Pero, ¿por qué te reías de mí cuando lo sugería? ¿Por qué te
enojabas? ¿Pensabas que me burlaba? ¿Pensaste que era un imposible?
Pues no. Por Dios, claro que no. No necesitamos leyes o religiones
para poder llevar una vida de amor perfecta, no necesitamos nada, tú
lo dijiste una vez, esas fueron tus palabras, las gritaste y no
cumpliste tus convicciones. Si fueras feliz de verdad, yo te animaría
para que siguieras así y no insistiría en mostrarte mi lánguido
rostro una y otra vez. Sin embargo, tengo la certeza de que eres
infeliz. No amas a ese tonto. ¿Qué haces con él entonces? Regresa
y cumple tu destino junto a mí, tú eres igual a mí, no puedes
negarlo. Nunca podrás esconderlo. Al final, cuando pasen unos años,
te darás cuenta de tu gran error, para entonces yo ya estaré muchos
metros bajo tierra y mi cadáver, como siempre, estará llorando por
tu persona. Me arrastro por ti, sí, como una lombriz aturdida, te
quiero aún y te deseo, no soy nada para ti y lo soy todo, tú eres
mi reina, mi diosa. Fuiste casi perfecta, pero solo te faltó una
pequeña cosa, faltó que no dejaras de quererme. Tu orgullo, tu
miedo, tu egoísta lucidez fueron más fuertes que aquello tan dulce
que una vez nos unió.
Si
he de discernir y comprender las razones de mi desdicha, diría que
el egoísmo y la lujuria formaban una parte de tu alma que era
desconocida para mí, aquella parte que me golpeó con rudeza al
alejarte pues me enganché en ella como un clavo a la madera.
Entonces
no me amaste nunca, tan solo experimentaste sensaciones prohibidas
que te gustaron y no pudiste dejar. Por favor, por mí, esta vez
escríbeme, sé que no viviré mucho, he bajado doce kilos y mi piel
se está despintando; de alguna manera he perdido el color y el
cabello se me cae a lloviznas. En este instante río. Al siguiente
instante lloraré. Es triste, verdad, rogarle amor a alguien que no
se interesa en ti, es absurdo, es feo, sin embargo seguiré apuntando
mis sueños hacia ti, mi centro, Cristi, mi vida, por siempre.
Cristina. Sé feliz si te atreves, inténtalo y si no, entonces
recuérdame, tu imagen de locura adorada; y si, por si acaso, te
acuerdas de que dejaste una vida atrás, puedes regresar, tal vez aún
estés a tiempo de salvar mi vida y, al mismo tiempo, en comunión,
salvemos también la nuestra de aquel cruel asesino que es el tiempo,
cómplice de la desolación. Recuérdame toda la vida, no me odies,
quiéreme, sé que algo te importo, sé que piensas en mí muy
seguido e igual que yo, cedes paso a los recuerdos que te hacen
lagrimear y sonreír a la vez. Sin más que decirte, me despido.

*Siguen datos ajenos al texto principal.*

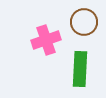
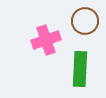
brown circle: moved 1 px right, 1 px up
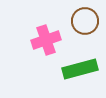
green rectangle: rotated 72 degrees clockwise
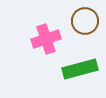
pink cross: moved 1 px up
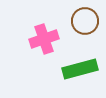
pink cross: moved 2 px left
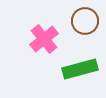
pink cross: rotated 20 degrees counterclockwise
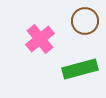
pink cross: moved 4 px left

Te
amo, Cristina, te he amado desde que te conocí y te sigo amando, te
amaré eternamente. Escríbeme, pues, pronto, aunque sea un «hola»

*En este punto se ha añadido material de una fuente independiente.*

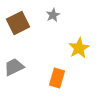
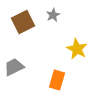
brown square: moved 5 px right, 1 px up
yellow star: moved 2 px left, 1 px down; rotated 15 degrees counterclockwise
orange rectangle: moved 2 px down
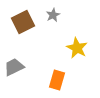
yellow star: moved 1 px up
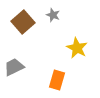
gray star: rotated 24 degrees counterclockwise
brown square: rotated 15 degrees counterclockwise
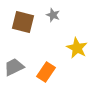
brown square: rotated 35 degrees counterclockwise
orange rectangle: moved 11 px left, 8 px up; rotated 18 degrees clockwise
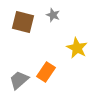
gray trapezoid: moved 5 px right, 13 px down; rotated 15 degrees counterclockwise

y recuerda que en mí tienes amistad y... tolerancia y... perdón,
por siempre, perdón de mí hacia ti y otro pedido sincero de perdón
por no haber podido cubrir tus expectativas. Lo siento, pero así
nacimos y así moriremos: tibias, volátiles, incompletas. ¿Por qué
seremos así las mujeres? ¿Por qué?
Se despide con mucho amor,
Carolina,
tu por siempre traviesa y engreída amante psicodélica.